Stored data
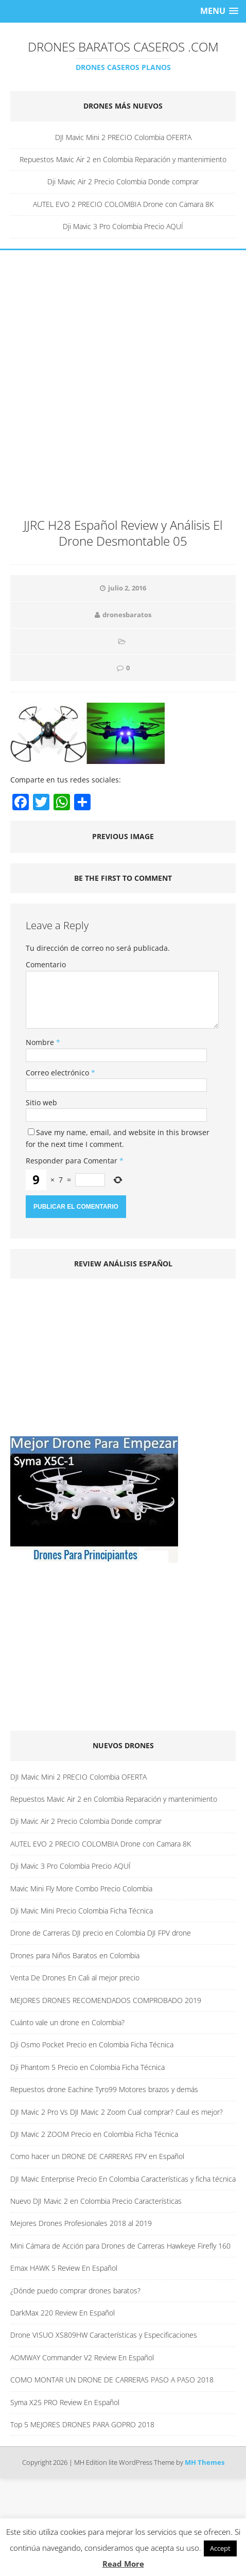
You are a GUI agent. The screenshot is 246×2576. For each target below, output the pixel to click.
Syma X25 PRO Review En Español (64, 2402)
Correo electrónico (58, 1072)
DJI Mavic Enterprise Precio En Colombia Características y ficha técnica (123, 2179)
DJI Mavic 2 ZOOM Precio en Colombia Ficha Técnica (94, 2134)
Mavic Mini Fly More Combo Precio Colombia (81, 1888)
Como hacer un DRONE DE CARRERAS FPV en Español (97, 2156)
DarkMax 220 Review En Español (62, 2313)
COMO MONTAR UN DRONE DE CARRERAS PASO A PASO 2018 (112, 2379)
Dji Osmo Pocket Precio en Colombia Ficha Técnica (91, 2044)
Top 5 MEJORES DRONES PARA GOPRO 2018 (82, 2424)
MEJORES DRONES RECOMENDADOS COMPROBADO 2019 (105, 2000)
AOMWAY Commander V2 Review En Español (82, 2357)
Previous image (123, 836)
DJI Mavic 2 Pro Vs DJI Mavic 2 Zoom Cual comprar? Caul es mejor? (116, 2112)
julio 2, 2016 (127, 588)
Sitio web (41, 1102)
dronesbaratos (126, 614)
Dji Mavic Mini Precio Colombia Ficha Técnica (81, 1911)
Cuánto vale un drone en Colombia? (67, 2022)
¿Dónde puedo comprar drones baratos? (75, 2290)
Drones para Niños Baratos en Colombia (74, 1955)
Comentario (46, 964)
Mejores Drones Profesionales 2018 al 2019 (81, 2223)
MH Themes (204, 2462)
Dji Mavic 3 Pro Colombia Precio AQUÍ (123, 226)
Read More (123, 2563)
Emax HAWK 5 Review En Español (63, 2268)
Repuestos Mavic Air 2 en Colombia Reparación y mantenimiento (123, 159)
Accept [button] (220, 2548)
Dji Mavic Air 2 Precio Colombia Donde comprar (123, 181)
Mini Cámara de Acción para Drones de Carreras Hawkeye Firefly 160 (120, 2246)
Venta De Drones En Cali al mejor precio (74, 1977)
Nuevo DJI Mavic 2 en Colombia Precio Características (96, 2201)
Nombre (41, 1042)
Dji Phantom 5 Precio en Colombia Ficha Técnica (87, 2067)
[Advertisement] (123, 389)
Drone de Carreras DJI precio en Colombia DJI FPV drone (100, 1933)
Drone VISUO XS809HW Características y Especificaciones (103, 2335)
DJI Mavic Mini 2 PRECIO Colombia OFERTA (123, 137)
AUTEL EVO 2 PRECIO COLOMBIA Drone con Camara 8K (123, 204)
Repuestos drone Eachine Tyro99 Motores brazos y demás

▶ Task goal
Which lines above hold the word "comprar"? Copy each of them.

▶ Result
DJI Mavic 2 Pro Vs DJI Mavic 2 Zoom Cual comprar? Caul es mejor? (116, 2112)
¿Dónde puedo comprar drones baratos? (75, 2290)
Dji Mavic Air 2 Precio Colombia Donde comprar (123, 181)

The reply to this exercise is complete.